Et si la raison pour laquelle de nombreuses jeunes femmes craignent une grossesse n’était pas parce qu’elles sont irrationnelles, mais parce qu’on leur refuse systématiquement une vue d’ensemble de la situation ?
Après tout, la peur prospère dans le vide de l’information – et il n’y a pas de meilleure étiquette pour désigner l’époque dans laquelle nous vivons.
Lorsque je parle à des femmes qui ont des bébés – je leur parle réellement, et non pas sur TikTok – elles expliquent la grossesse dans une langue différente de celle que parle notre génération. Moins de peur. Plus de peur. Moins « J’ai survécu ». Plus “Je ne savais pas que mon corps pouvait faire ça.”

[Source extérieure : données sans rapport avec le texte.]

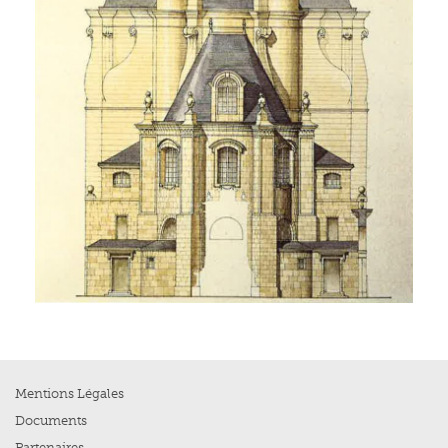
Mentions Légales
Documents
Partenaires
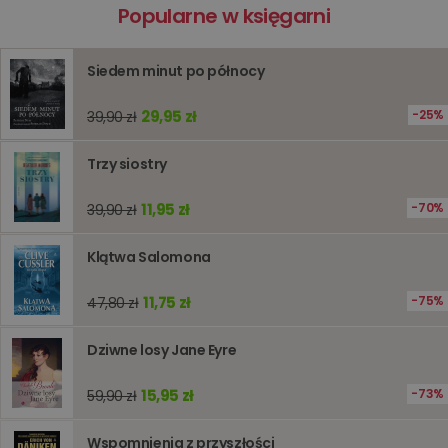
Polityce
Popularne w księgarni
prywatności Google
licznik
www.oczytani.pl
1 godzina
Ten plik
jest uży
liczenia i
śledzeni
Siedem minut po północy
lub wyda
stronie
internet
29,95 zł
25%
39,90 zł
pomagaj
analizie i
optymali
Trzy siostry
wydajno
strony
internet
11,95 zł
70%
39,90 zł
PHPSESSID
Sesja
Cookie
PHP.net
generow
www.oczytani.pl
przez apl
Klątwa Salomona
oparte n
PHP. Jest
identyfik
11,75 zł
75%
47,80 zł
ogólneg
przeznac
używany
Dziwne losy Jane Eyre
obsługi
zmiennyc
użytkown
Zwykle je
15,95 zł
73%
59,90 zł
liczba
generow
losowo,
Wspomnienia z przyszłości
jej użyc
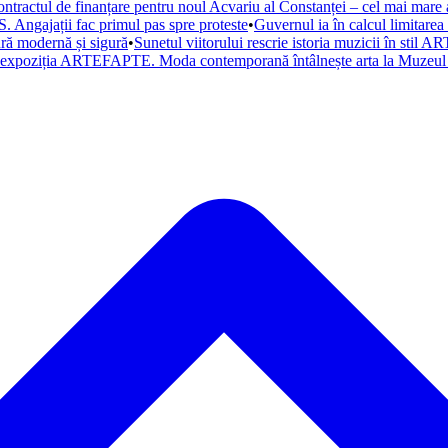
ntractul de finanțare pentru noul Acvariu al Constanței – cel mai mare a
. Angajații fac primul pas spre proteste
•
Guvernul ia în calcul limitare
tură modernă și sigură
•
Sunetul viitorului rescrie istoria muzicii în st
a expoziția ARTEFAPTE. Moda contemporană întâlnește arta la Muzeul 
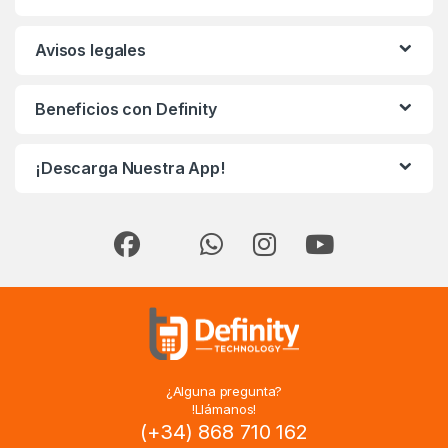
Avisos legales
Beneficios con Definity
¡Descarga Nuestra App!
¿Alguna pregunta?
!Llámanos!
(+34) 868 710 162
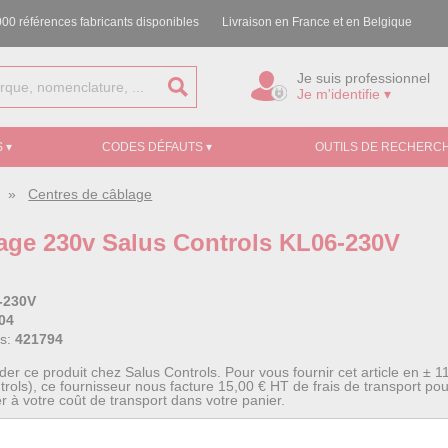
00 références fabricants disponibles
Livraison en France et en Belgique
Je suis professionnel
Je m'identifie ▾
 ▾
CODES DÉFAUTS ▾
OUTILS DE RECHERCH
»
Centres de câblage
age 230v Salus Controls KL06-230V
-230V
04
ss:
421794
 ce produit chez Salus Controls. Pour vous fournir cet article en ± 1
ntrols), ce fournisseur nous facture 15,00 € HT de frais de transport 
er à votre coût de transport dans votre panier.
S assure une connexion parfaite entre les thermostats et les actionne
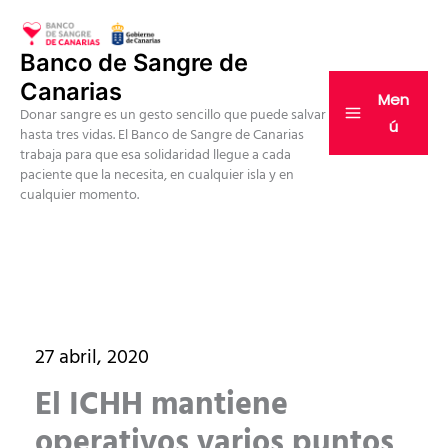
Ir
al
Banco de Sangre de
contenido
Canarias
Men
Donar sangre es un gesto sencillo que puede salvar
ú
hasta tres vidas. El Banco de Sangre de Canarias
trabaja para que esa solidaridad llegue a cada
paciente que la necesita, en cualquier isla y en
cualquier momento.
27 abril, 2020
El ICHH mantiene
operativos varios puntos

Cet écart entre ce que vivent les femmes et ce que notre culture nous dit de penser n’est pas un hasard. Depuis des décennies, la prévention de la grossesse est considérée comme l’une des plus hautes priorités éducatives des États-Unis. Nous avons construit l’ensemble du cadre de santé publique autour de la découragement des grossesses chez les adolescentes, et il est devenu évident qu’il restait beaucoup de travail à faire. Mais à un moment donné, les messages ont cessé de faire la distinction entre « pas maintenant » et « jamais ». La grossesse elle-même devient codée comme un désastre.
Ma génération a hérité des conséquences.
Les jeunes femmes méritent une conversation honnête sur les complications et les sacrifices. Mais nous méritons également des conversations honnêtes sur la force, la résilience, la biologie, la guérison, le but et le bonheur.
Nous méritons de savoir que la grossesse n’est pas seulement une maladie permettant de survivre, mais un miracle permettant de prospérer.
La célèbre obstétricienne-gynécologue pro-vie Christina Francis l’a dit mieux que quiconque : « Ce qui manque dans la discussion d’aujourd’hui, ce n’est pas seulement la beauté et l’autonomisation de la maternité et de la grossesse, mais aussi les bienfaits à long terme sur la santé physique et mentale des femmes enceintes. Et bien d’autres encore. »
Nous avons passé des années à discuter des raisons pour lesquelles la grossesse perturbe la vie des femmes. Personne ne se demande si la grossesse peut aussi accomplir quelque chose de profondément humain et inné en nous.
Cela ne veut pas dire que le cheminement de chaque femme vers la maternité est le même. Cela ne veut pas dire que la maternité est facile – avec ma première année complète en tant que maman à mon actif, je peux attester de la vérité selon laquelle être parent est la chose la plus difficile (mais la plus gratifiante) que j’ai jamais faite. Cela ne veut pas dire que chaque parcours de grossesse ou d’accouchement n’est pas compliqué.
Cela signifie que notre génération mérite plus que la peur.
La chose la plus radicale que nous puissions faire est peut-être de dire la vérité aux femmes.
C’est le fondement de ReThink Pregnancy, un projet lancé en mai avec EveryLife et les médecins derrière l’American Association of Pro-Life OBGYNs (AAPLOG). Le but n’est pas de romantiser tous les aspects de la grossesse ou de forcer les femmes à devenir mères, mais simplement de poser des questions que la culture moderne a cessé de poser dans le passé : et si la grossesse n’était pas une « maladie » ou un « handicap » qui opprime les femmes, mais était en réalité le plus beau voyage que nous ayons jamais entrepris dans notre vie ?
Isabel Brown est une créatrice, activiste et écrivaine à temps plein qui donne la parole à la génération Z alors qu’elle construit un nouveau rêve américain sur The Isabel Brown Show et The Daily Wire. Regardez son podcast épisode “La grossesse n’est pas une maladie. Il est temps pour nous de la repenser” ici.
Les opinions exprimées dans cet article sont celles de l’auteur.